RECORDS FOR THIS TASK:
........

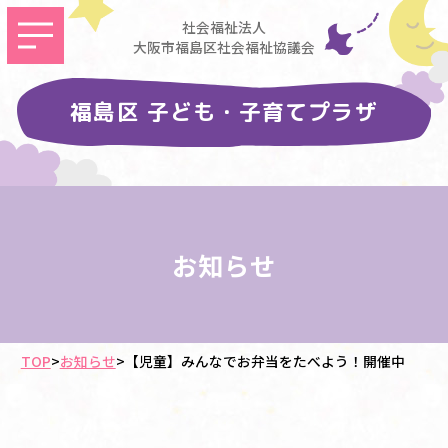
社会福祉法人
大阪市福島区社会福祉協議会
福島区 子ども・子育てプラザ
お知らせ
TOP
>
お知らせ
>
【児童】みんなでお弁当をたべよう！開催中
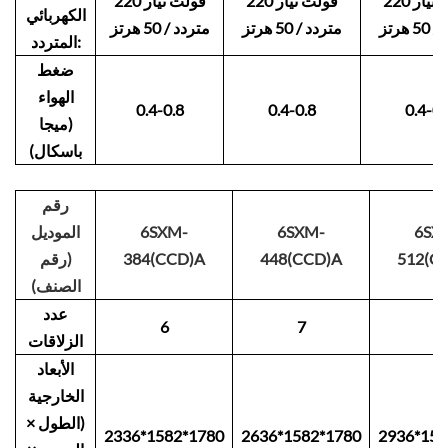
220 فولت تيار
220 فولت تيار
220 فولت تيار
الكهربائي
 هرتز
متردد / 50 هرتز
متردد / 50 هرتز
المتردد:
ضغط
الهواء
0.4-0.8
0.4-0.8
0.4-0.
(ميجا
باسكال)
رقم
6SX
6SXM-
6SXM-
الموديل
512(C
448(CCD)A
384(CCD)A
(رقم
الصنف)
عدد
6
7
8
الزلاقات
الأبعاد
الخارجية
(الطول ×
2336*1582*1780
2636*1582*1780
2936*158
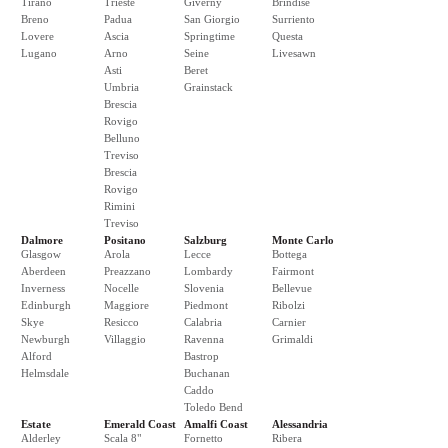
Tirano
Trieste
Giverny
Brindise
Breno
Padua
San Giorgio
Surriento
Lovere
Ascia
Springtime
Questa
Lugano
Arno
Seine
Livesawn
Asti
Beret
Umbria
Grainstack
Brescia
Rovigo
Belluno
Treviso
Brescia
Rovigo
Rimini
Treviso
Dalmore
Positano
Salzburg
Monte Carlo
Glasgow
Arola
Lecce
Bottega
Aberdeen
Preazzano
Lombardy
Fairmont
Inverness
Nocelle
Slovenia
Bellevue
Edinburgh
Maggiore
Piedmont
Ribolzi
Skye
Resicco
Calabria
Carnier
Newburgh
Villaggio
Ravenna
Grimaldi
Alford
Bastrop
Helmsdale
Buchanan
Caddo
Toledo Bend
Estate
Emerald Coast
Amalfi Coast
Alessandria
Alderley
Scala 8"
Fornetto
Ribera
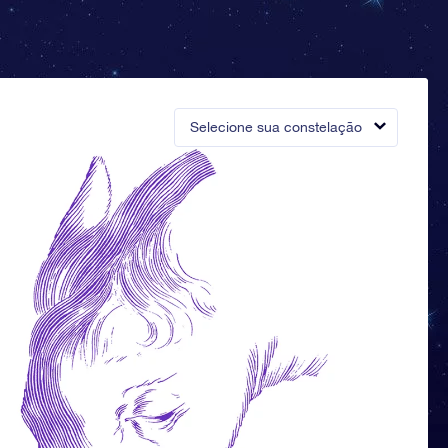
Selecione sua constelação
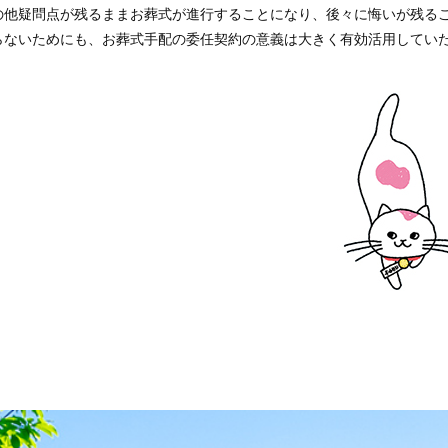
の他疑問点が残るままお葬式が進行することになり、後々に悔いが残る
らないためにも、お葬式手配の委任契約の意義は大きく有効活用してい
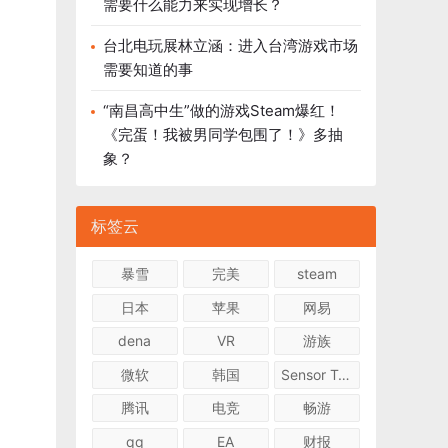
需要什么能力来实现增长？
台北电玩展林立涵：进入台湾游戏市场
需要知道的事
“南昌高中生”做的游戏Steam爆红！
《完蛋！我被男同学包围了！》多抽
象？
标签云
暴雪
完美
steam
日本
苹果
网易
dena
VR
游族
微软
韩国
Sensor Tower
腾讯
电竞
畅游
qq
EA
财报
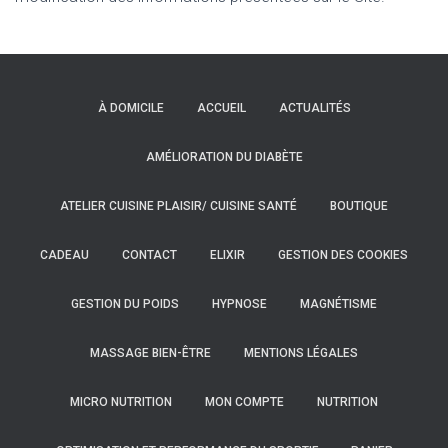
À DOMICILE
ACCUEIL
ACTUALITÉS
AMÉLIORATION DU DIABÈTE
ATELIER CUISINE PLAISIR/ CUISINE SANTÉ
BOUTIQUE
CADEAU
CONTACT
ELIXIR
GESTION DES COOKIES
GESTION DU POIDS
HYPNOSE
MAGNÉTISME
MASSAGE BIEN-ÊTRE
MENTIONS LÉGALES
MICRO NUTRITION
MON COMPTE
NUTRITION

........

HOW TO COMPLETE THIS TASK: No pictures belong in the copy. Repeat the listing above exactly.

RESULT OF THIS EXERCISE:
社会福祉法人
大阪市福島区社会福祉協議会
福島区 子ども・子育てプラザ
お知らせ
TOP
>
お知らせ
>
【児童】みんなでお弁当をたべよう！開催中
220 فولت تيار
220 فولت تيار
220 فولت تيار
الكهربائي
 هرتز
متردد / 50 هرتز
متردد / 50 هرتز
المتردد:
ضغط
الهواء
0.4-0.8
0.4-0.8
0.4-0.
(ميجا
باسكال)
رقم
6SX
6SXM-
6SXM-
الموديل
512(C
448(CCD)A
384(CCD)A
(رقم
الصنف)
عدد
6
7
8
الزلاقات
الأبعاد
الخارجية
(الطول ×
2336*1582*1780
2636*1582*1780
2936*158
Tirano
Trieste
Giverny
Brindise
Breno
Padua
San Giorgio
Surriento
Lovere
Ascia
Springtime
Questa
Lugano
Arno
Seine
Livesawn
Asti
Beret
Umbria
Grainstack
Brescia
Rovigo
Belluno
Treviso
Brescia
Rovigo
Rimini
Treviso
Dalmore
Positano
Salzburg
Monte Carlo
Glasgow
Arola
Lecce
Bottega
Aberdeen
Preazzano
Lombardy
Fairmont
Inverness
Nocelle
Slovenia
Bellevue
Edinburgh
Maggiore
Piedmont
Ribolzi
Skye
Resicco
Calabria
Carnier
Newburgh
Villaggio
Ravenna
Grimaldi
Alford
Bastrop
Helmsdale
Buchanan
Caddo
Toledo Bend
Estate
Emerald Coast
Amalfi Coast
Alessandria
Alderley
Scala 8"
Fornetto
Ribera
Selecione sua constelação
の他疑問点が残るままお葬式が進行することになり、後々に悔いが残る
らないためにも、お葬式手配の委任契約の意義は大きく有効活用してい
需要什么能力来实现增长？
台北电玩展林立涵：进入台湾游戏市场
需要知道的事
“南昌高中生”做的游戏Steam爆红！
《完蛋！我被男同学包围了！》多抽
象？
标签云
暴雪
完美
steam
日本
苹果
网易
dena
VR
游族
微软
韩国
Sensor Tower
腾讯
电竞
畅游
qq
EA
财报
À DOMICILE
ACCUEIL
ACTUALITÉS
AMÉLIORATION DU DIABÈTE
ATELIER CUISINE PLAISIR/ CUISINE SANTÉ
BOUTIQUE
CADEAU
CONTACT
ELIXIR
GESTION DES COOKIES
GESTION DU POIDS
HYPNOSE
MAGNÉTISME
MASSAGE BIEN-ÊTRE
MENTIONS LÉGALES
MICRO NUTRITION
MON COMPTE
NUTRITION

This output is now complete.